Connaissiez-vous le milieu de la radio?
J’écoute souvent la radio. C’est un média que j’apprécie beaucoup, notamment grâce à l’espace de discussion et de réflexion qu’il laisse aux invités. Je la préfère nettement à la télévision. Ce que l’on y dit est plus pertinent. J’ai connu la radio en tant qu’invitée pour mes films. Je m’y sens plus à l’aise qu’à la télévision. Quand on est débarrassé de l’image, ça donne une liberté considérable.
Vous êtes-vous inspirée de certaines animatrices?
Je n’ai pas rencontré d’animateurs. J’ai travaillé le personnage avec des acteurs qui m’appelaient depuis le studio, comme s’ils étaient de vrais auditeurs. Je pouvais ainsi improviser des réponses avec eux et me familiariser avec l’outil. Ces préparatifs nous ont aidés à créer de l’intime, à tisser des choses qui n’étaient pas forcément écrites.

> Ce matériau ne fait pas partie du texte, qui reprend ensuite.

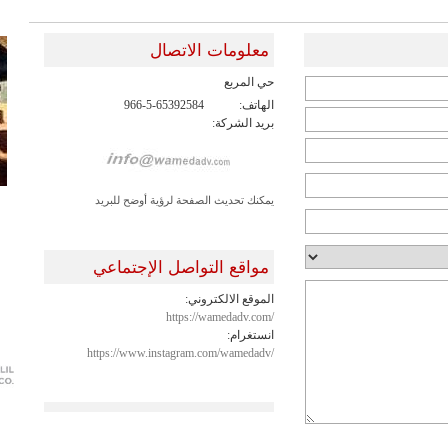
معلومات الاتصال
حي المربع
الهاتف:
966-5-65392584
بريد الشركة:
يمكنك تحديث الصفحة لرؤية أوضح للبريد
مواقع التواصل الإجتماعي
الموقع الالكتروني:
https://wamedadv.com/
انستغرام:
https://www.instagram.com/wamedadv/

Derrière son micro, Mélina rassemble les gens tout en étant très seule. C’est un paradoxe qui vous a plu?
Entre autres choses, oui. J’aime beaucoup sa personnalité, difficile à cerner, pas convenue. Mélina est fermée et a érigé des barrières impénétrables entre elle et le monde. Elle dort d’ailleurs dans son placard ! Pour moi, il symbolise la grotte, le ventre de la mère, le côté rassurant, le nounours. C’est la part d’enfance très forte qu’il y a en elle. [Petite réflexion.] Il fallait que j’y ajoute un peu d’humour tout en montrant que la vie la malmène.
Est-ce un équilibre difficile à trouver?
Oui parce qu’on explore des zones assez subtiles. Je déteste le pathos, je voulais éviter cet écueil-là à tout prix, éviter les grandes larmes… Il fallait toujours trouver le petit truc drôle qui fasse que ce soit pétillant.

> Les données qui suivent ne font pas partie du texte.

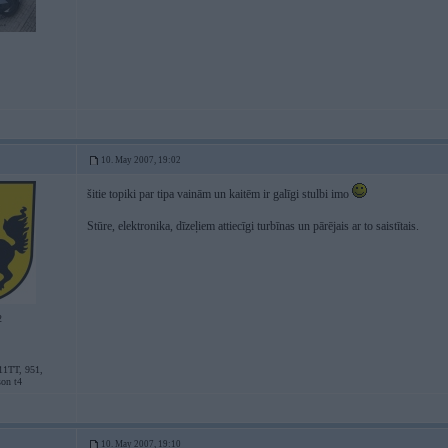
10. May 2007, 19:02
šitie topiki par tipa vainām un kaitēm ir galīgi stulbi imo
Stūre, elektronika, dīzeļiem attiecīgi turbīnas un pārējais ar to saistītais.
2
11TT, 951,
son t4
10. May 2007, 19:10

Quel regard portez-vous sur les auditeurs qui appellent ce genre d’animateur?
Autant ça peut m’agresser à la télévision parce qu’il y a une forme de voyeurisme, autant je trouve qu’à la radio ces émissions ont une véritable vertu. Je crois qu’il est plus facile de parler à un animateur de radio qu’on ne voit pas qu’à quelqu’un que l’on connaît bien. Si cela peut aider certaines personnes à se sentir mieux, à se libérer, alors c’est vachement bien!
Si Mélina existait, auriez-vous envie de l’appeler pour vous confier?
Non, je ne crois pas [rires]. Mais j’aurais quand même envie de lui demander pourquoi elle refuse de s’ouvrir aux autres, alors qu’elle passe son temps à écouter leurs problèmes. C’est un sacré paradoxe, non?